■ **Work instructions**
Produce as output only the lines below starting at the line with "θέλουμε την περίοδο του κοροναϊού" and continuing through the line with "κοινωνικά και περιβαλλοντικά", each one exactly as written.

-------- Supplied information --------

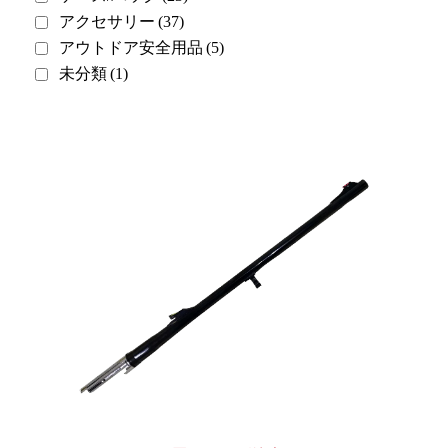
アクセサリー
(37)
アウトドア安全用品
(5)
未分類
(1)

--------
-------- Supplied information --------

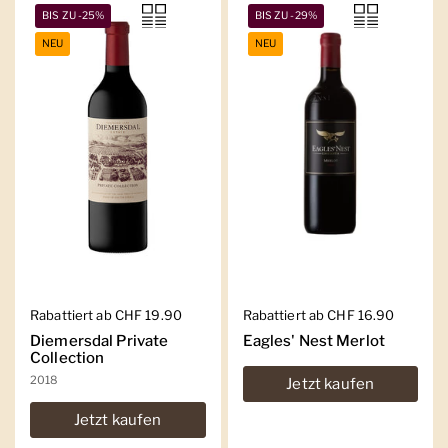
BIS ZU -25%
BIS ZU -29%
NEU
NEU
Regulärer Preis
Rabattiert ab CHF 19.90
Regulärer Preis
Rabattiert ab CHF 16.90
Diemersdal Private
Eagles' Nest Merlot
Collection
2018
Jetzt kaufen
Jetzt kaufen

--------
-------- Supplied information --------

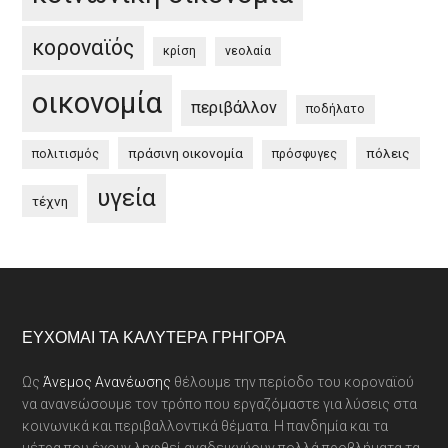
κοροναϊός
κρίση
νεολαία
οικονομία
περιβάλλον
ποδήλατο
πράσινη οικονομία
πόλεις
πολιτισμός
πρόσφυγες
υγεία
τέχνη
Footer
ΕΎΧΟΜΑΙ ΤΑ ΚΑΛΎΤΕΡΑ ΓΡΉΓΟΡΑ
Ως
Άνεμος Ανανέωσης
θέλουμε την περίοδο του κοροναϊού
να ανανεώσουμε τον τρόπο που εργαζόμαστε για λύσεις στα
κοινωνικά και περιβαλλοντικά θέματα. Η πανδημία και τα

--------

■ **The answer**
θέλουμε την περίοδο του κοροναϊού
να ανανεώσουμε τον τρόπο που εργαζόμαστε για λύσεις στα
κοινωνικά και περιβαλλοντικά θέματα. Η πανδημία και τα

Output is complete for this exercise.